Although most committed viewers are men, a quarter of young people stumble across online porn by the age of 11. Its influence leaks out into society at large through fan fiction and social media, and into song lyrics and film and TV plotlines.

In economics, a doom loop is a vicious cycle in which a government’s spending decisions and market sentiment mutually reinforce negative trends that can bring down the banking system. In the porn doom loop, boys watch porn that normalises once-rare sexual activities, and girls absorb the idea that these activities are likely to be exciting for them, too, and certainly essential if you want to satisfy a sexual partner. Both sexes think the other expects activities that previous generations would have regarded as far outside the mainstream.

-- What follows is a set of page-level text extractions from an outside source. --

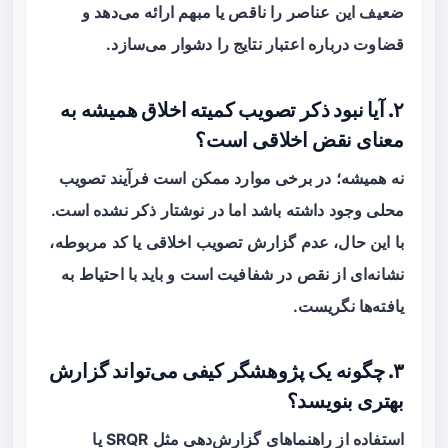
ضعیف این عناصر را ناقص یا مبهم ارائه می‌دهد و
قضاوت درباره اعتبار نتایج را دشوار می‌سازد.
۲. آیا نبود ذکر تصویب کمیته اخلاق همیشه به
معنای نقض اخلاقی است؟
نه همیشه؛ در برخی موارد ممکن است فرآیند تصویب
محلی وجود داشته باشد اما در نوشتار ذکر نشده است.
با این حال، عدم گزارش تصویب اخلاقی یا کد مربوطه،
نشانه‌ای از نقص در شفافیت است و باید با احتیاط به
یافته‌ها نگریست.
۳. چگونه یک پژوهشگر کیفی می‌تواند گزارش
بهتری بنویسد؟
استفاده از راهنماهای گزارش‌دهی مثل SRQR یا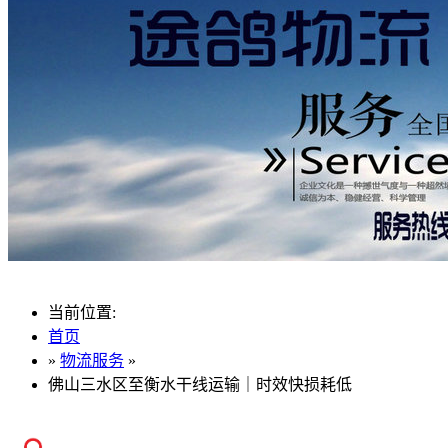
当前位置:
首页
»
物流服务
»
佛山三水区至衡水干线运输｜时效快损耗低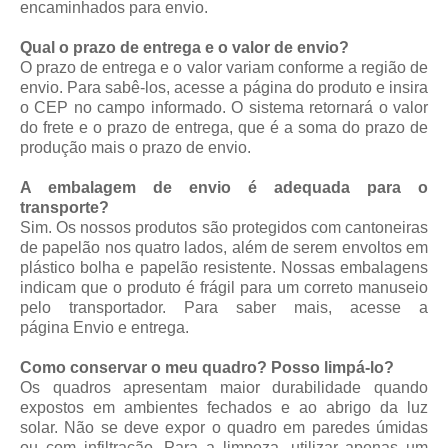
encaminhados para envio.
Qual o prazo de entrega e o valor de envio?
O prazo de entrega e o valor variam conforme a região de
envio. Para sabê-los, acesse a página do produto e insira
o CEP no campo informado. O sistema retornará o valor
do frete e o prazo de entrega, que é a soma do prazo de
produção mais o prazo de envio.
A embalagem de envio é adequada para o
transporte?
Sim. Os nossos produtos são protegidos com cantoneiras
de papelão nos quatro lados, além de serem envoltos em
plástico bolha e papelão resistente. Nossas embalagens
indicam que o produto é frágil para um correto manuseio
pelo transportador. Para saber mais, acesse a
página
Envio e entrega
.
Como conservar o meu quadro? Posso limpá-lo?
Os quadros apresentam maior durabilidade quando
expostos em ambientes fechados e ao abrigo da luz
solar. Não se deve expor o quadro em paredes úmidas
ou com infiltração. Para a limpeza, utilizar apenas um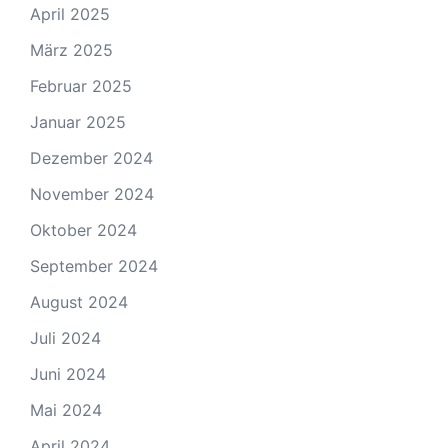
April 2025
März 2025
Februar 2025
Januar 2025
Dezember 2024
November 2024
Oktober 2024
September 2024
August 2024
Juli 2024
Juni 2024
Mai 2024
April 2024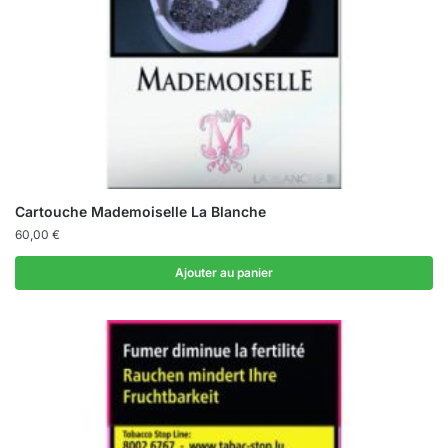
Cartouche Mademoiselle La Blanche
60,00
€
Ajouter au panier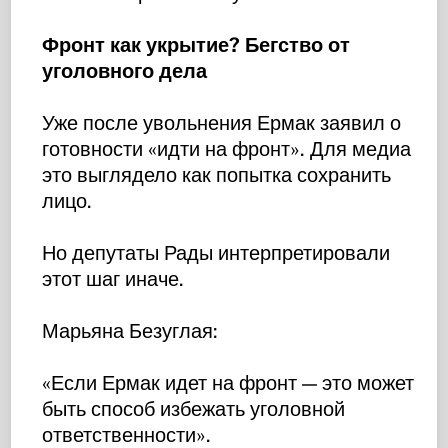
Фронт как укрытие? Бегство от
уголовного дела
Уже после увольнения Ермак заявил о
готовности «идти на фронт». Для медиа
это выглядело как попытка сохранить
лицо.
Но депутаты Рады интерпретировали
этот шаг иначе.
Марьяна Безуглая:
«Если Ермак идет на фронт — это может
быть способ избежать уголовной
ответственности».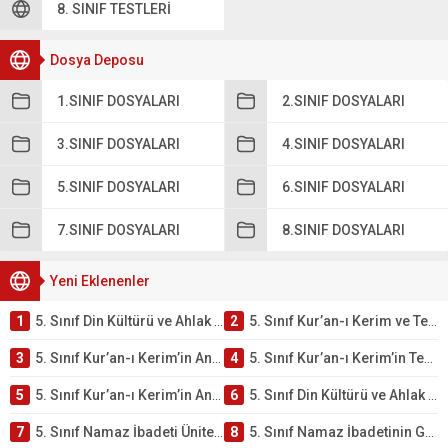
8. SINIF TESTLERI
Dosya Deposu
1.SINIF DOSYALARI
2.SINIF DOSYALARI
3.SINIF DOSYALARI
4.SINIF DOSYALARI
5.SINIF DOSYALARI
6.SINIF DOSYALARI
7.SINIF DOSYALARI
8.SINIF DOSYALARI
Yeni Eklenenler
1
5. Sınıf Din Kültürü ve Ahlak Bilgisi 2. Ünite: Kur’an-ı Kerim Çalışmaları
2
5. Sınıf Kur’an-ı Kerim ve Temel Özellikleri Testi – Online Çöz
3
5. Sınıf Kur’an-ı Kerim’in Ana Konuları Testi – Online Çöz
4
5. Sınıf Kur’an-ı Kerim’in Temel Özellikleri ve Önemi Testi – Online Çöz
5
5. Sınıf Kur’an-ı Kerim’in Anlamı ve Önemi Testi – Online Çöz
6
5. Sınıf Din Kültürü ve Ahlak Bilgisi 2. Ünite: Namaz İbadeti Çalışmaları
7
5. Sınıf Namaz İbadeti Ünite Testi – Online Çöz
8
5. Sınıf Namaz İbadetinin Getirdiği Faydalar Testi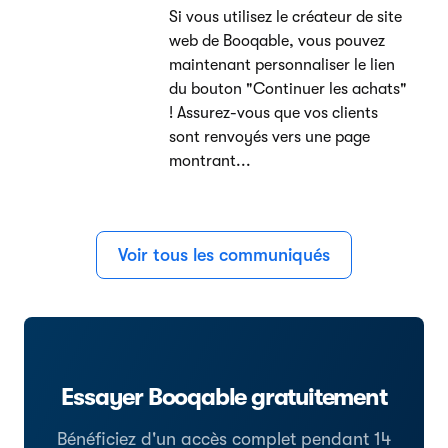
Si vous utilisez le créateur de site
web de Booqable, vous pouvez
maintenant personnaliser le lien
du bouton "Continuer les achats"
! Assurez-vous que vos clients
sont renvoyés vers une page
montrant...
Voir tous les communiqués
Essayer Booqable gratuitement
Bénéficiez d'un accès complet pendant 14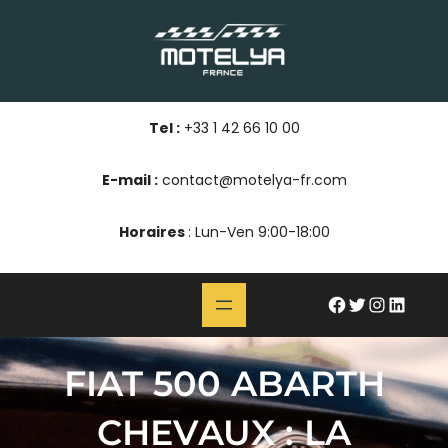
Aller
au
contenu
Tel :
+33 1 42 66 10 00
E-mail :
contact@motelya-fr.com
Horaires
: Lun-Ven 9:00-18:00
#
Twitter
Instagram
LinkedIn
FIAT 500 ABARTH
CHEVAUX : LA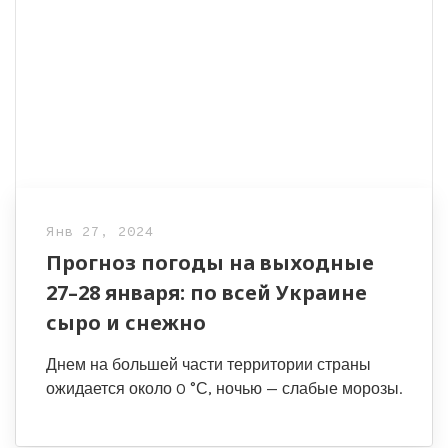
Янв 27, 2024
Прогноз погоды на выходные
27–28 января: по всей Украине
сыро и снежно
Днем на большей части территории страны
ожидается около 0 °С, ночью — слабые морозы.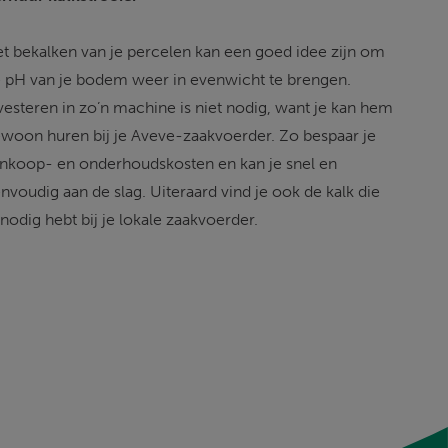
t bekalken van je percelen kan een goed idee zijn om 
 pH van je bodem weer in evenwicht te brengen. 
vesteren in zo’n machine is niet nodig, want je kan hem 
woon huren bij je Aveve-zaakvoerder. Zo bespaar je 
nkoop- en onderhoudskosten en kan je snel en 
nvoudig aan de slag. Uiteraard vind je ook de kalk die 
 nodig hebt bij je lokale zaakvoerder.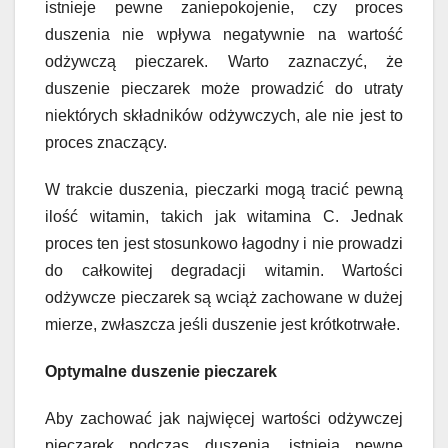
istnieje pewne zaniepokojenie, czy proces
duszenia nie wpływa negatywnie na wartość
odżywczą pieczarek. Warto zaznaczyć, że
duszenie pieczarek może prowadzić do utraty
niektórych składników odżywczych, ale nie jest to
proces znaczący.
W trakcie duszenia, pieczarki mogą tracić pewną
ilość witamin, takich jak witamina C. Jednak
proces ten jest stosunkowo łagodny i nie prowadzi
do całkowitej degradacji witamin. Wartości
odżywcze pieczarek są wciąż zachowane w dużej
mierze, zwłaszcza jeśli duszenie jest krótkotrwałe.
Optymalne duszenie pieczarek
Aby zachować jak najwięcej wartości odżywczej
pieczarek podczas duszenia, istnieją pewne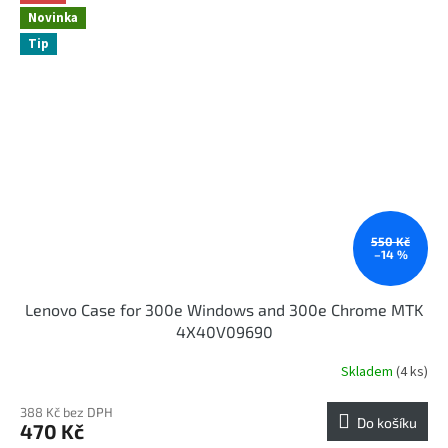
Novinka
Tip
550 Kč
–14 %
Lenovo Case for 300e Windows and 300e Chrome MTK
4X40V09690
Skladem
(4 ks)
388 Kč bez DPH
Do košíku
470 Kč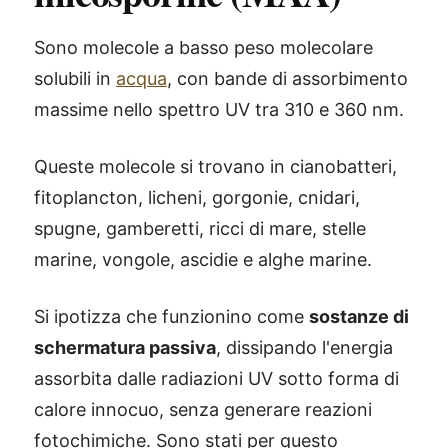
Sono molecole a basso peso molecolare
solubili in
acqua
, con bande di assorbimento
massime nello spettro UV tra 310 e 360 nm.
Queste molecole si trovano in cianobatteri,
fitoplancton, licheni, gorgonie, cnidari,
spugne, gamberetti, ricci di mare, stelle
marine, vongole, ascidie e alghe marine.
Si ipotizza che funzionino come
sostanze di
schermatura passiva
, dissipando l'energia
assorbita dalle radiazioni UV sotto forma di
calore innocuo, senza generare reazioni
fotochimiche. Sono stati per questo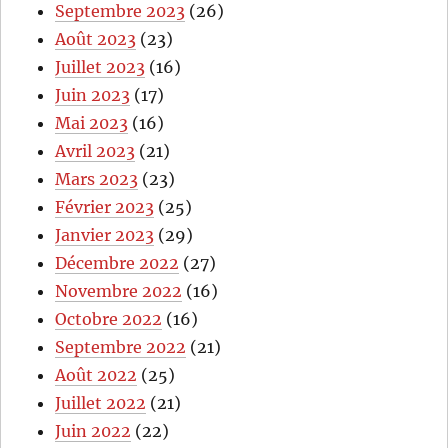
Septembre 2023
(26)
Août 2023
(23)
Juillet 2023
(16)
Juin 2023
(17)
Mai 2023
(16)
Avril 2023
(21)
Mars 2023
(23)
Février 2023
(25)
Janvier 2023
(29)
Décembre 2022
(27)
Novembre 2022
(16)
Octobre 2022
(16)
Septembre 2022
(21)
Août 2022
(25)
Juillet 2022
(21)
Juin 2022
(22)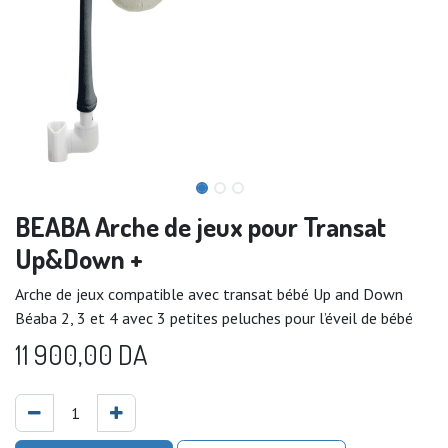
BEABA Arche de jeux pour Transat
Up&Down +
Arche de jeux compatible avec transat bébé Up and Down
Béaba 2, 3 et 4 avec 3 petites peluches pour l’éveil de bébé
11 900,00
DA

Porn is also intertwined with the other pernicious internet-mediated contagion of the age: trans identification. The slogans “trans women are women” and “sex work is work” both express the position that womanhood is a performance, sex is about how things look rather than how they feel, and relations between the sexes are transactional and hierarchical.

For porn producers, man is subject and woman object, which is precisely the same position as the transactivist one that a man can “live as” a woman by dressing as one and acting submissive. To quote from “Did Sissy Porn Make Me Trans?”, an essay by trans-identifying male journalist Andrea Long Chu, “getting fucked makes you a woman because fucked is what a woman is” and the “essence of femaleness [is] an open mouth, an expectant asshole, blank, blank eyes”.

Porn is one of the animating forces behind the zombie school of feminism that sees anything a woman chooses to do as “empowering” — in particular when it involves taking money from men. In this zero-sum game, getting men to pay you for sex means getting one over men — and never mind that the men think they’re getting one over women. The normalisation of transactional sex cannot but foster a profound cynicism about the opposite sex and make trust, let alone love, much harder.

As is generally the case in books about vast societal shifts, Pornocracy is stronger on description than remedy. In the final section, the two authors write individually and offer somewhat different prescriptions. Bartosch recommends stricter laws, including age verification requirements for websites with adult content, the criminalisation of “deepfake” porn, and the routine recording of information about sex offenders’ porn use.

Jessel, for his part, thinks the only way to reduce the influence of porn is to reduce demand, and that means making its consumption unacceptable. That would mean smashing the greatest taboo of modern society, fastidiously obeyed by the very people who regard porn as part of a liberation movement, even a human right: “the prohibition on making people feel guilty or ashamed of their behaviour, even when it is, in fact, worthy of criticism or debate”.